-- Record excerpts --

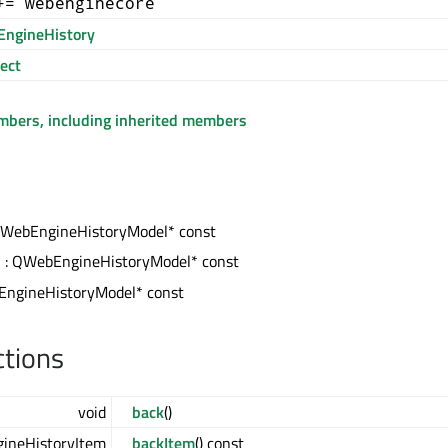
+= webenginecore
ngineHistory
ect
embers, including inherited members
QWebEngineHistoryModel* const
s
: QWebEngineHistoryModel* const
ngineHistoryModel* const
ctions
void
back
()
ineHistoryItem
backItem
() const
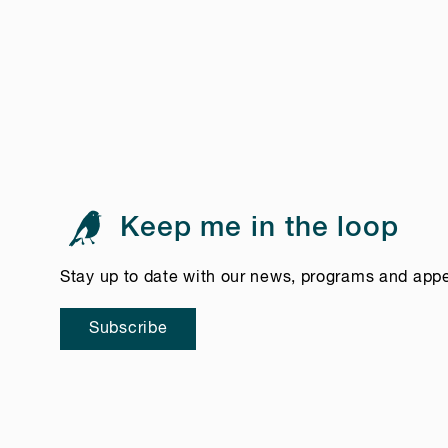
Keep me in the loop
Stay up to date with our news, programs and app
Subscribe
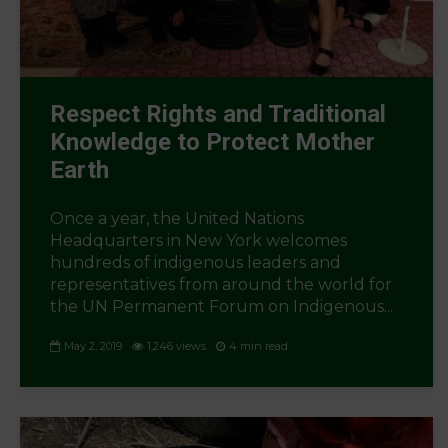
Respect Rights and Traditional
Knowledge to Protect Mother
Earth
Once a year, the United Nations
Headquarters in New York welcomes
hundreds of indigenous leaders and
representatives from around the world for
the UN Permanent Forum on Indigenous...
May 2, 2019
1,246 views
4 min read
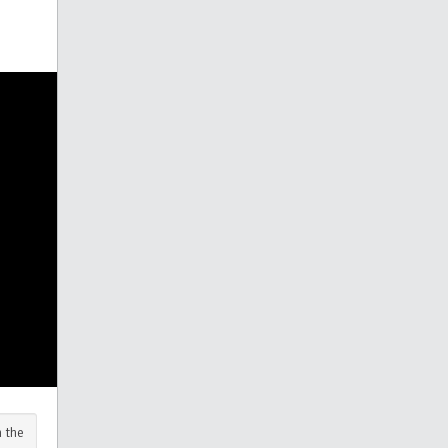
n the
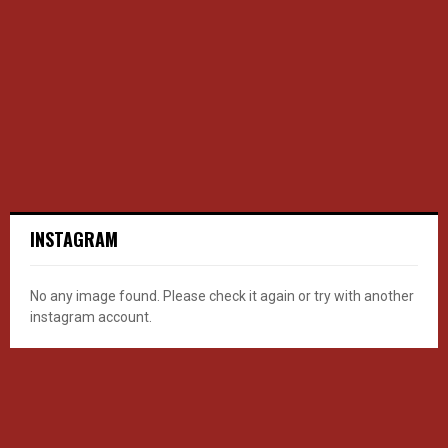
INSTAGRAM
No any image found. Please check it again or try with another
instagram account.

-- What you need to do --
Beginning with the line that holds "Stay up to date" and ending with the last line of the material above, extract every line exactly, pictures excluded.

-- Task answer --
Stay up to date with our news, programs and app
Subscribe
Respect Rights and Traditional
Knowledge to Protect Mother
Earth
Once a year, the United Nations
Headquarters in New York welcomes
hundreds of indigenous leaders and
representatives from around the world for
the UN Permanent Forum on Indigenous...
May 2, 2019
1,246 views
4 min read
n the
INSTAGRAM
No any image found. Please check it again or try with another
instagram account.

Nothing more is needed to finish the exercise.